Hulanicki left Poland at three, before the outbreak of World War Two. First, she lived in Jerusalem, and then she moved to London. As a teenager, she wanted to change her surname to “Brown” or “Smith,” but eventually she realised that the Polish surname, often mispronounced by the British people, makes her more recognisable.
A graduate of the Brighton School of Arts, she dreamed of changing the grey and poor fashion of the post-war London into something more colourful. Fascinated by Art Nouveau and Art Deco, she imagined long, colourful, airy dresses, wide brim hats and low necklines. She wanted to offer the British women something different from tailored jackets suitable for 5 o’clock, so she began to sell her fancy designs by mail delivery. The prices were so low that very soon she received over 70,000 orders. She opened a boutique called “Biba,” a diminutive of her name Barbara, in a Victorian tenement at Abingdon Road, Kensington. The Art Deco-inspired boutique located on five floors sold the cult clothes for 2 pounds each. Only in London, Hulanicki had as many as five boutiques in the 1970s. The clothes signed “Biba” were an object of desire for the then fashion victims. Hulanicki is also said to have popularised miniskirts.
In 1976, the Poland-born fashion designer closed her boutique and sold 75% of her shares to Dorothy Perkins and Dennick Day. Another door opened for Hulanicki as she switched to interior design, a job that she still performs today, mainly working at her home in Miami, Florida. Before the Hulanicki era dawned in London, Warsaw went crazy about designs by Jadwiga Grabowska, who opened the first fashion boutique in Poland after World War Two, and then took the helm at Moda Polska, a public company established to promote and popularise global fashion trends in communist Poland.
The style of Jadwiga Grabowska had nothing to do with the roughness of social realism. It was fresh, bold and expensive. “Paris has Chanel, Warsaw has ‘Grabolka,’” people used to say.
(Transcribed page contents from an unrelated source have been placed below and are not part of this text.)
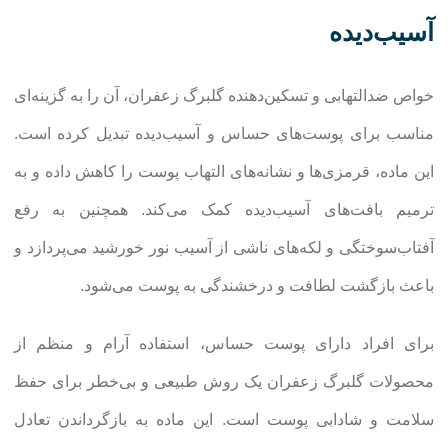
آسیب‌دیده
خواص ضدالتهابی و تسکین‌دهنده گلبرگ زعفران، آن را به گزینه‌ای
مناسب برای پوست‌های حساس و آسیب‌دیده تبدیل کرده است.
این ماده، قرمزی‌ها و نشانه‌های التهاب پوست را کاهش داده و به
ترمیم بافت‌های آسیب‌دیده کمک می‌کند. همچنین به رفع
آفتاب‌سوختگی و لکه‌های ناشی از آسیب نور خورشید می‌پردازد و
باعث بازگشت لطافت و درخشندگی به پوست می‌شود.
برای افراد دارای پوست حساس، استفاده آرام و منظم از
محصولات گلبرگ زعفران یک روش طبیعی و بی‌خطر برای حفظ
سلامت و شادابی پوست است. این ماده به بازگرداندن تعادل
Born into a wealthy family, this Jewish polyglot educated in Warsaw and Paris, wore Chanel already before the war. When Poland became free again, she impressed everyone wearing well-fitted skirts and jackets, and her signature turban. Thanks to her connections in Paris, Poland was the only country behind the Iron Curtain to have a representative at fashion fairs and shows.
Thanks to Jadwiga Grabowska, Moda Polska got the best materials produced in Polish factories (for example in Lodz) as well as the possibility to buy fabrics abroad. Grabowska also created the first school of models in post-war Poland. She spotted her models on the street, as today’s head hunters do.
Jadwiga Grabowska’s fame was said to have reached Paris. But one Misia Sert, the daughter of Cyprian Godebski, a Polish sculptor, had been a symbol of French elegance long before “Grabolka” started to show up in Parisian fashion houses. In 1895, a painting of her wearing fur and a large hat was put on the cover of La Revue Blanche. Designed by Henri de Toulouse-Lautrec, a famous painter, the cover became a symbol of Paris of the turn of centuries. Pierre-Auguste Renoir and Pablo Picasso also portrayed Misia Sert. The Polish style icon and patron of artists was a witness at Picasso’s wedding with Olga Koklova, and the godmother of the couple’s son. Called “the queen of Paris,” she was friends with many of the great figures of her time and a source of inspiration for Coco Chanel. At the turn of 2013, Musée d’Orsay organised a special exhibition dedicated to her.